Druid offers some complex methods to create sophisticated queries for creating interesting data applications. These include various ways to slice and dice the data while still being able to provide incredible query performance.

While a detailed discussion of them is beyond the scope of this tutorial, let's discuss some of the important ones like Joins and Lookups, Multitenancy, and Query Caching.

Druid supports two ways of joining the data. The first is the join operators, and the second is query-time lookups. However, for better query performance, it's advisable to avoid query-time joins.

Multitenancy refers to the feature of supporting multiple tenants on the same Druid infrastructure while still offering them logical isolation. It's possible to achieve this in Druid through separate data sources per tenant or data partitioning by the tenant.
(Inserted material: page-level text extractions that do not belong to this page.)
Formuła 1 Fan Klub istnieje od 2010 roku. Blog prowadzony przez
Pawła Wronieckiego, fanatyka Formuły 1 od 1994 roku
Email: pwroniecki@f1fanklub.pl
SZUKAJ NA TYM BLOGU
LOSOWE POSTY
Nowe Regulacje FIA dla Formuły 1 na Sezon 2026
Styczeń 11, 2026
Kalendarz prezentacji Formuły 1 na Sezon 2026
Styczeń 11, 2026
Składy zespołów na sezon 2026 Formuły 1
And finally, query caching is the key to performance in data-intensive applications. Druid supports query result caching at the segment and the query result levels. Further, the cache data can reside in memory or in external persistent storage.

7. Language Bindings

Although Druid has excellent support for creating ingestion specs and defining queries in JSON, it may be tedious sometimes to define these queries in JSON, especially when queries get complex. Unfortunately, Druid doesn't offer a client library in any specific language to help us in this regard. But there are quite a few language bindings that have been developed by the community. One such client library is also available for Java.

We'll quickly see how we can build the TopN query we used earlier using this client library in Java.
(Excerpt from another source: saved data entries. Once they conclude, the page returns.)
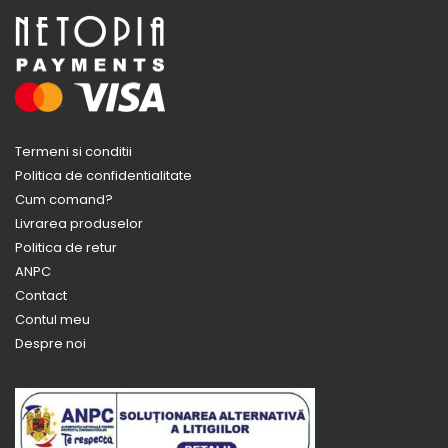
Termeni si conditii
Politica de confidentialitate
Cum comand?
Livrarea produselor
Politica de retur
ANPC
Contact
Contul meu
Despre noi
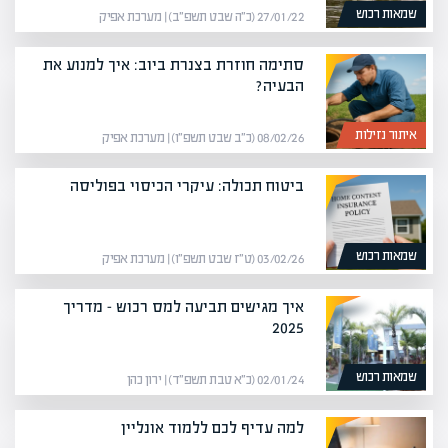
שמאות רכוש
27/01/22 (כ״ה שבט תשפ״ב) | מערכת אפיק
סתימה חוזרת בצנרת ביוב: איך למנוע את
הבעיה?
איתור נזילות
08/02/26 (כ״ב שבט תשפ״ו) | מערכת אפיק
ביטוח תכולה: עיקרי הכיסוי בפוליסה
שמאות רכוש
03/02/26 (ט״ז שבט תשפ״ו) | מערכת אפיק
איך מגישים תביעה למס רכוש – מדריך
2025
שמאות רכוש
02/01/24 (כ״א טבת תשפ״ד) | ירון כהן
למה עדיף לכם ללמוד אונליין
Let's begin by defining the required dependency in Maven:

 in.zapr.druid druidry 2.14 

After this, we should be able to use the client library and create our TopN query:

DateTime startTime = new DateTime(2015, 9, 12, 0, 0, 0, DateTimeZone.UTC); DateTime endTime = new DateTime(2015, 9, 13, 0, 0, 0, DateTimeZone.UTC); Interval interval = new Interval(startTime, endTime); Granularity granularity = new SimpleGranularity(PredefinedGranularity.ALL); DruidDimension dimension = new SimpleDimension("page"); TopNMetric metric = new SimpleMetric("count"); DruidTopNQuery query = DruidTopNQuery.builder() .dataSource("wikipedia") .dimension(dimension) .threshold(10) .topNMetric(metric) .granularity(granularity) .filter(filter) .aggregators(Arrays.asList(new LongSumAggregator("count", "count"))) .intervals(Collections.singletonList(interval)).build();

After this, we can simply generate the required JSON structure, which we can use in the HTTP POST call:

ObjectMapper mapper = new ObjectMapper(); String requiredJson = mapper.writeValueAsString(query);

8. Conclusion

In this tutorial, we went through the basics of event data and Apache Druid architecture.
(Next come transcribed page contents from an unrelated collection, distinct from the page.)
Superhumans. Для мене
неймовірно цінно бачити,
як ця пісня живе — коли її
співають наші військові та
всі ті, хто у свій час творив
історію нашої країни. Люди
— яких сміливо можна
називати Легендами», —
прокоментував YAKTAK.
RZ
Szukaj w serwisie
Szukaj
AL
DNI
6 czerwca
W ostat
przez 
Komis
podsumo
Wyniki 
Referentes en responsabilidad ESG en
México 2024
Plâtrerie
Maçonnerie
Further, we set up a primary Druid cluster using Docker containers on our local machine. Then, we also went through the process of ingesting a sample dataset in Druid using the native batch task. After this, we saw the different ways we have to query our data in Druid. Lastly, we went through a client library in Java to construct Druid queries.

Abbiamo appena scalfito la superficie delle caratteristiche che Druid ha da offrire. Ci sono diverse possibilità in cui Druid può aiutarci a costruire la nostra pipeline di dati e creare applicazioni di dati. Le funzionalità avanzate di importazione e query sono gli ovvi passaggi successivi da apprendere, per sfruttare in modo efficace la potenza di Druid.

Inoltre, la creazione di un cluster Druid adatto che ridimensiona i singoli processi secondo le necessità dovrebbe essere l'obiettivo per massimizzare i benefici.